So you probably heard about how activists from Centro CSO and the United Teachers of Los Angeles and Eastside Padres Unidos Contra la Privatizacion protested vigorously and shut down the March 19, 2019 meeting of the Extera Charter Conspiracy Board of Directors to express their opposition to Extera’s colonial co-location at Eastman Avenue Elementary School in Boyle Heights.
And one of the key exchanges was between a protester, whose name I don’t know, and self-proclaimed doctor and supreme Extera commander Jim Kennedy, and you can watch it here.1 The backstory is that Corri Ravare had been talking previously about how Extera was getting some money from famous Walton/Broad privatizing front organization Great Public Schools Now, which, as the protester notes, is extraordinarily revealing with respect to which team Extera plays for.2
The protester called Dr. Jim Kennedy out on this and he denied that they had taken any money from GPSN: “At this point we have not …” But the truth, as the protester said, is that Corri Ravare had already “said we pretty much have the money.” And the problem with this? Well, clearly, it is that “Great Public Schools Now have declared themselves an enemy of public education. Those are the people we have to work against because they are selling out our public schools to Eli Broad and the Walton Foundation.”

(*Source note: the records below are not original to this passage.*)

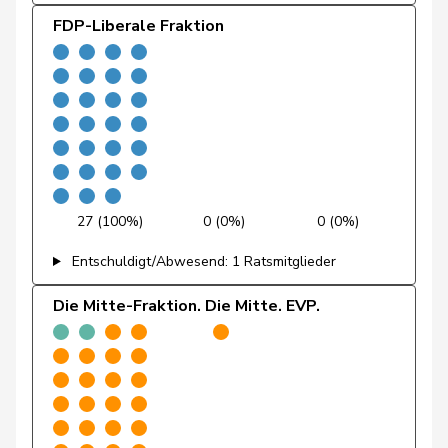
Farinelli
Alex
FDP
RL
TI
FDP-Liberale Fraktion
Fehlmann
Laurence
SP
S
GE
Rielle
Fehr Düsel
Nina
SVP
V
ZH
Feller
Olivier
FDP
RL
VD
Fischer
Benjamin
SVP
V
ZH
27 (100%)
0 (0%)
0 (0%)
Fivaz
Fabien
GRÜNE
G
NE
Entschuldigt/Abwesend: 1 Ratsmitglieder
Flach
Beat
glp
GL
AG
Die Mitte-Fraktion. Die Mitte. EVP.
Fonio
Giorgio
Mitte
M-E
TI
Freymond
Sylvain
SVP
V
VD
Pierre-
Fridez
SP
S
JU
Alain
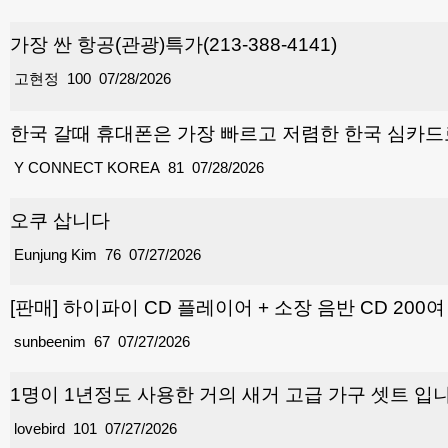
가장 싼 항공(관광)특가(213-388-4141)
고현정
100
07/28/2026
한국 갈때 휴대폰은 가장 빠르고 저렴한 한국 심카
Y CONNECT KOREA
81
07/28/2026
오쿠 삽니다
Eunjung Kim
76
07/27/2026
[판매] 하이파이 CD 플레이어 + 소장 음반 CD 200
sunbeenim
67
07/27/2026
1명이 1년정도 사용한 거의 새거 고급 가구 셋트 입
lovebird
101
07/27/2026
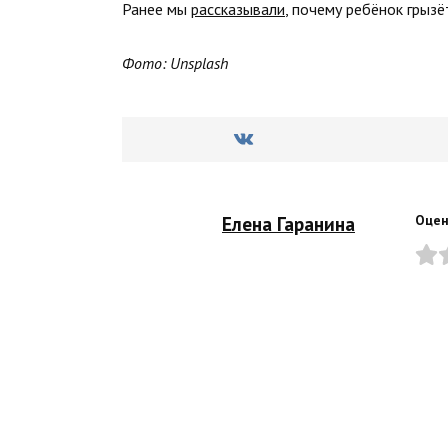
Ранее мы
рассказывали
, почему ребёнок грызё
Фото: Unsplash
Елена Гаранина
Оцен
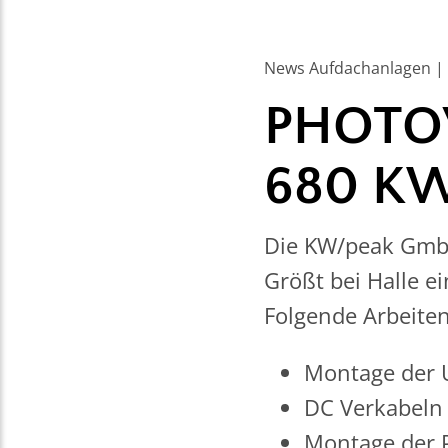
News Aufdachanlagen | 
PHOTO
680 K
Die KW/peak GmbH
Größt bei Halle e
Folgende Arbeite
Montage der 
DC Verkabeln
Montage der 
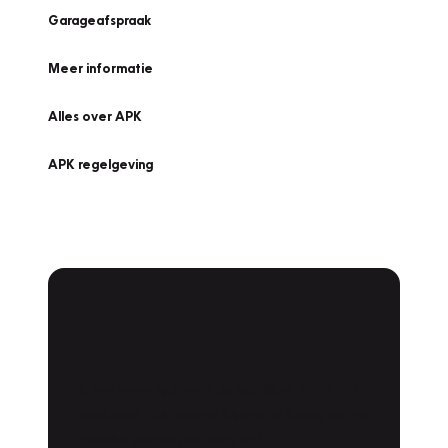
Garageafspraak
Meer informatie
Alles over APK
APK regelgeving
APK Keuring bij
Vakgarage!
Is het weer tijd voor de jaarlijkse APK? Ga
snel naar Vakgarage bij u in de buurt, en ga
zonder zorgen de weg op!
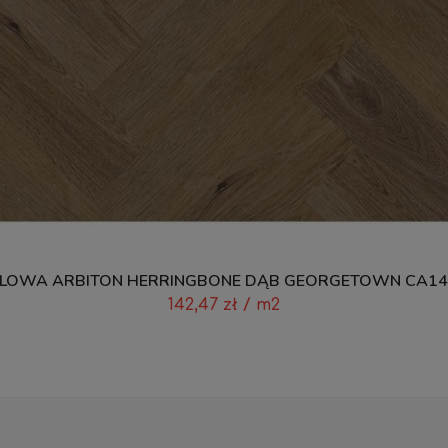
LOWA ARBITON HERRINGBONE DĄB GEORGETOWN CA147
142,47
zł
/ m2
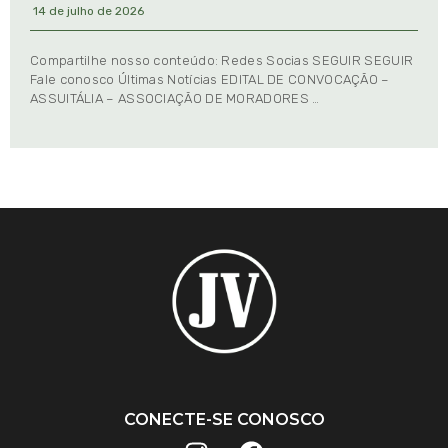
14 de julho de 2026
Compartilhe nosso conteúdo: Redes Socias SEGUIR SEGUIR
Fale conosco Últimas Notícias EDITAL DE CONVOCAÇÃO –
ASSUITÁLIA – ASSOCIAÇÃO DE MORADORES …
CONECTE-SE CONOSCO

She’s absolutely right about that, of course, and Doctor Jim Kennedy seems to understand that, or at least to realize that Extera’s association with GPSN doesn’t look so good. No doubt this is why he went on to tell her straight out that “[Extera has] not yet accepted that money.” But, as you may already have guessed, Doctor JK is being extraordinarily deceptive here with his mumbled half-denials. In fact Extera had been actively pursuing money from GPSN since December 2018, four months before the date of this meeting.
And the money they were pursuing was not innocuous. Not meant for important things like supplies, textbooks, instructional materials, anything at all to be used to actually educate actual children. They were seeking money from GPSN’s charter school expansion funding program for a planning grant to support their continued colonial charter conspiracy expansion, this time into the majority-Latino Montebello Unified School District. In other words, the protester’s criticism was right on target.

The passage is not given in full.